In Conversation With: Deniz Galip

In conversation with Deniz Galip, we talk about marble, belief, and the quiet power of symbols that come together in Personal Altars.

In Conversation With: Deniz Galip

In Conversation With: Deniz Galip

What was your first encounter with marble like? When you touch it, which feeling is strongest for you: weight, coolness, safety, or a sense of time?

When I was five years old, I was deeply affected by the sound of my mother’s stilettos clicking against the marble floor in a family friend’s house. It felt luxurious and mesmerizing to me. It had a very different effect from the marble I saw in the ancient cities we visited. I think that sense of fascination has stayed with me ever since.

If we think of marble beyond the idea of luxury, what do you believe its real value is: durability, memory, or the way it carries light within a space?

For many years, marble was always tied to luxury in my mind. As a child, I used to imagine that one day my office would be entirely made of marble. Later on, I realized how deeply connected it is to memory, nature, and human life. That awareness came a little with age; it was around then that I felt much closer to using marble as an architect. A natural resource like marble needs to be handled carefully, and that requires a certain professional expertise.

What challenged you most when working with marble, and what liberated you most? Its limits, its surprises, its rhythm?

The most difficult part of working with marble is that its physical mass leaves very little room for experimentation, while its place in cultural memory also makes it feel “heavy” and “grounded.” It carries a kind of authority, almost as if it were a material reserved only for the world’s greatest architects. At the same time, the fact that it can never be fully controlled because of its natural structure made it both challenging and extremely compelling for me. What truly freed me, honestly, was the marble-processing technology I came to understand through Alpay Mermer.

Where did the idea of Personal Altars first begin? Was it sparked by an image, a story, or a ritual?

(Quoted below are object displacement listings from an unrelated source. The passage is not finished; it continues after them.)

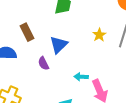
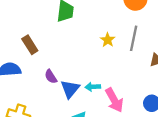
blue triangle: (59, 45) -> (70, 89), moved

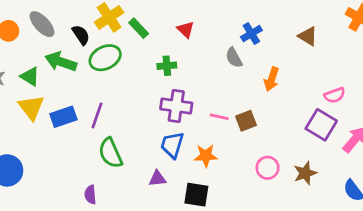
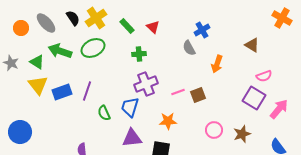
green rectangle: (139, 28) -> (127, 26), moved
black semicircle: (81, 35) -> (73, 18), moved
brown triangle: (308, 36) -> (252, 45), moved
purple cross: (176, 106) -> (146, 84), turned -30
pink line: (219, 117) -> (178, 92), turned -32
blue trapezoid: (172, 145) -> (130, 107), moved
green semicircle: (110, 153) -> (104, 113), moved, size x0.7
purple triangle: (157, 179) -> (132, 138), size x1.5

When I injured my knee on the island of Patmos in the summer, a friend gave me a small plaque with a metal knee relief on it so I would heal faster. The idea was simple: if you believe, healing can happen more quickly. That plaque was a tamata, or more generally, an ex-voto. From that moment on, I began thinking and reading about the subject. I was especially excited by the fact that these small symbols, which I kept encountering in my travels, were connected to belief rituals spread across much wider geographies. While talking about it with Melike (Alpay Özmen) during that time, the idea for Personal Altars emerged, a project that would tell this story through marble.

From its first presentation in 2024 to the Akaretler Design & Antiques Show in 2026, how did the project evolve in terms of form, symbols, scale, or narrative?

In 2024, large-scale pieces were presented at the İzmir Fair. As we brought the project to Akaretler in 2026, we had to reduce the scale for reasons such as the structural limitations of the building, and we began moving toward objects instead. In fact, the project is still evolving toward those small plaques and handheld objects that were present at its very starting point.

In bringing the idea of ex-voto / tamata into the present day, what did you want to preserve and what did you want to transform?

Since the ex-voto is connected to a system of belief that has existed throughout human history, it is, in fact, a timeless concept. I did not want to transform anything when bringing it into the present; on the contrary, I wanted to emphasize this enduring human need to believe, and to remind people that it is still with us today.

Among the symbols in the installation, hands, eyes, keys, the sun, and birds, which one feels most personal to you, and why?

For me, they are all different visual expressions of a larger, holistic belief system. Depending on the period I am in, and what I need to believe in or heal on a given day, I feel closer to one symbol than another. So it is always changing. Visually speaking, I think the sun and the ear turned out especially detailed and successful in the final execution, so I have a particular affection for them. But that is more about the realization of the work itself.

What did the combination of seven-axis robots and handcraft make possible in this project? Do you think that combination changes the “emotional quality” of marble?

I was initially afraid that using robots would kill the emotion. But especially after observing the poetic quality of their movement, I realized that this fear was unfounded. Handcraft, on the other hand, completed the precision that the robot could not fully achieve, especially in very small elements, such as the tiny symbols on the front of the table.

How do you connect this project to Minval’s approach of repurposing marble remnants? Is “upcycling” here only about sustainability, or is it also an aesthetic position?

For me, as an architect, there has never been such a thing as an attitude based on aesthetics alone. In every project I do, the first question I ask is “why.” Personal Altars emerged in exactly that way: I wanted to work with leftover marble blocks in their raw state, without adding any chemicals and without falling into a false fantasy of sustainability.

What was the response to the project in the Akaretler Design & Antiques Show like? Where did viewers linger most, what kinds of questions did they ask, and what comment surprised you the most?

At Akaretler, the project received an incredible amount of attention, both on the day of the talk and throughout the rest of the exhibition. To be honest, people did not ask many questions, because I think they were able to form a very immediate and direct connection with Personal Altars, especially through the white marble of Alpay Mermer, which belongs so clearly to our own geography.